Cette remise "est inédite en Europe" et marque "une avancée sans précédent des mécanismes de coopération policière et judiciaire", s'est félicité le ministère.
Des camions sous escorte de la Garde civile
La remise, qui avait commencé en 2016, s'est achevée entre les 5 et 6 février.
Un convoi de camions de la garde civile espagnole a été nécessaire pour transporter entre Paris et Madrid ces archives représentant cinquante dossiers d'enquête sur l'organisation séparatiste.
La précieuse cargaison était escortée par une unité d'élite de la Garde civile et une patrouille de la gendarmerie française, assure le ministère dans un communiqué.
El “archivo de ETA” de Francia, con miles de documentos de las operaciones antiterroristas más relevantes, ya está en España con 2 objetivos: potenciar la investigación de los crímenes sin resolver judicialmente y contribuir a dignificar la memoria de las víctimas del terrorismo pic.twitter.com/bF99W4LwuL
— Ministerio Interior (@interiorgob) 9 février 2018
Une collaboration de plus en plus marquée entre France et Espagne
L'ETA, à laquelle on attribue des attentats ayant coûté la vie à au moins 829 personnes entre les années 1960 et 2010, agissait principalement en Espagne, mais également en France, où elle avait ses bases arrières et des caches d'armes, en particulier au Pays basque français.

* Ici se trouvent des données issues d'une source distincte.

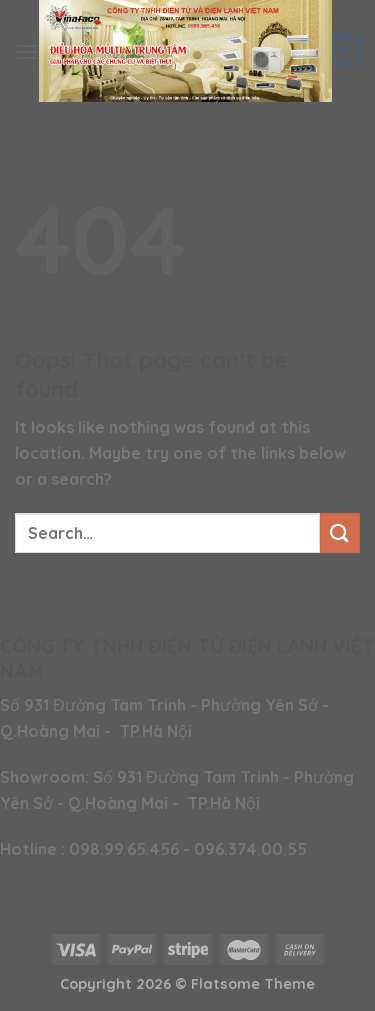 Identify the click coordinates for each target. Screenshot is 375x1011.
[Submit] (340, 532)
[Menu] (27, 51) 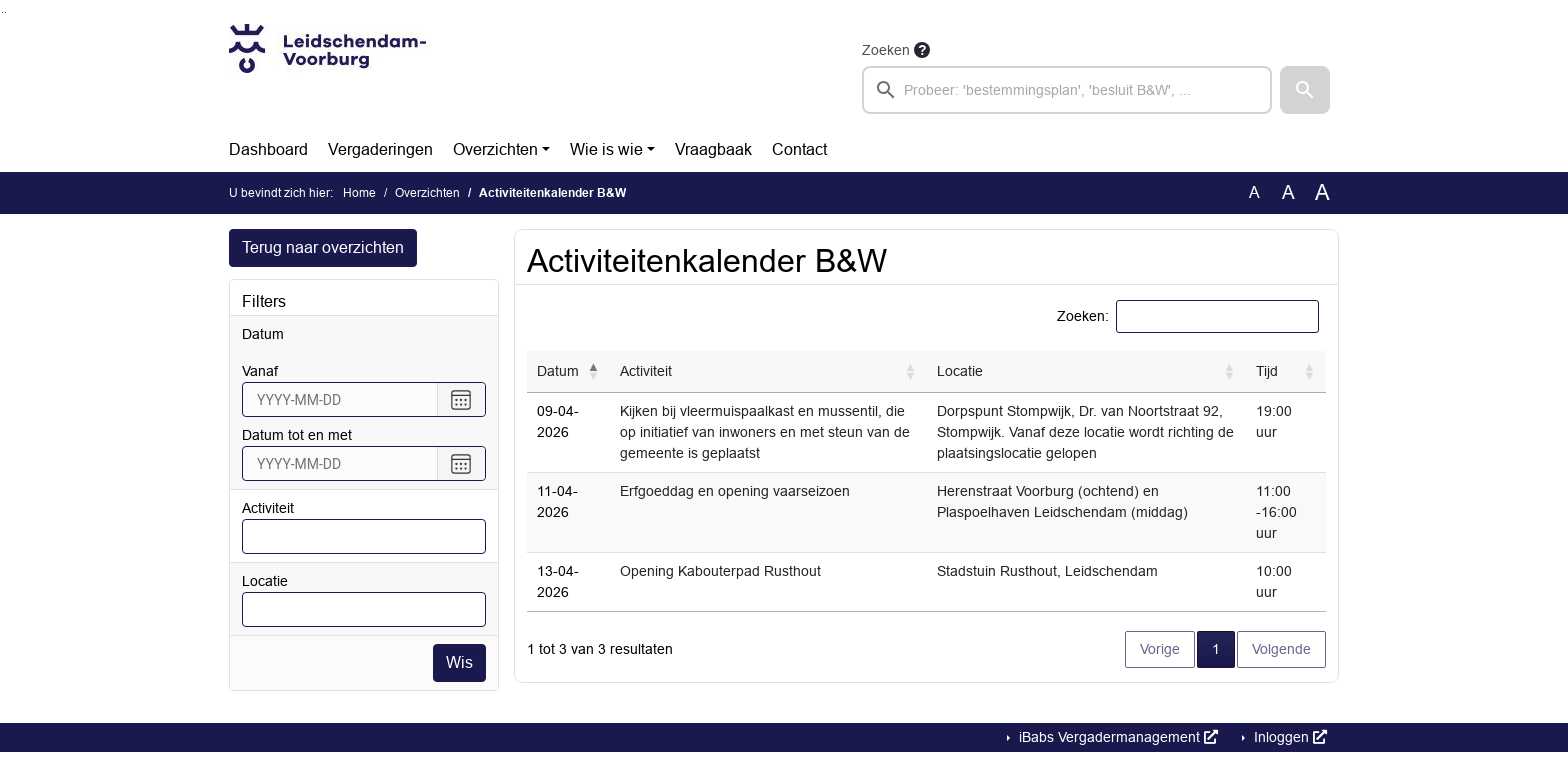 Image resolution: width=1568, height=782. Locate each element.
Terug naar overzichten (323, 247)
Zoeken (886, 50)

A partir du milieu des années 1980, la France a étroitement coopéré avec l'Espagne dans la lutte contre l'ETA.
"Il s'agit précisemment des instructions les plus importantes de ces dernières années portant sur les opérations antiterroristes de la police française en collaboration avec les services de renseignement espagnols", explique le ministère.

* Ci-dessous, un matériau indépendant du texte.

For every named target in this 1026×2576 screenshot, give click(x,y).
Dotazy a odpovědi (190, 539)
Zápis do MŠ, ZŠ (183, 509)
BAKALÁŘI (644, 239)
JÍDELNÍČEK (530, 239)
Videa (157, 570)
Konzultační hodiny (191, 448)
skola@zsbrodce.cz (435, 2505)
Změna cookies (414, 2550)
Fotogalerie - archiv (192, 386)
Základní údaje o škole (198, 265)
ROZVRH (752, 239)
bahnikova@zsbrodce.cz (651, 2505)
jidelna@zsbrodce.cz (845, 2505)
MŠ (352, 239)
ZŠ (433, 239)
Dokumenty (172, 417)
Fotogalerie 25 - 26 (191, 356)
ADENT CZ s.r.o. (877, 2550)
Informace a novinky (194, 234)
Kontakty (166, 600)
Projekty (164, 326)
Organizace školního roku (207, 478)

La plupart de ces enquêtes ont été orchestrées par la juge antiterroriste Laurence Le Vert, spécialisée dans les affaires basques, qui avait plaidé pour cette remise.

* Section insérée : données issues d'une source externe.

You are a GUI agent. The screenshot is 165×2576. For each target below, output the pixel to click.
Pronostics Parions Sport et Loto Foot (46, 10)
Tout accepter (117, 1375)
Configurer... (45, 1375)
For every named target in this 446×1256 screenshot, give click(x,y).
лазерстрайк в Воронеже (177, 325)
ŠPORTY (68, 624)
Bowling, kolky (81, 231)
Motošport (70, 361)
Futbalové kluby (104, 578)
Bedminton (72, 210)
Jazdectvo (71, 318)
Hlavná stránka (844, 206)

La juge, qui figura sur la liste des cibles de l'ETA, l'a aussi connue de près, interrogeant pendant des heures dans son bureau de la galerie Saint Eloi du Palais de justice de Paris des dizaines de ses membres.
Les 300 armes et pièces d'armement remises à l'Espagne (pistolets, revolvers, armes dissimulées dans des objets, lance-grenades...) feront l'objet d'expertises balistiques pour tenter de résoudre des attentats n'ayant pas été éclaircis.
En 2016, le président du Tribunal de grande instance de Paris, Jean-Michel Hayat, avait déjà remis au ministre de l'Intérieur de l'époque Jorge Fernandez Diaz un inventaire de documents et autres effets -- y compris des armes - saisis à l'ETA dans le cadre d'enquêtes menées en France sur l'organisation clandestine.
L'ETA a renoncé en octobre 2011 à la violence, sans pour autant se dissoudre. Elle pourrait s'y décider en 2018, selon une source spécialisée au Pays basque.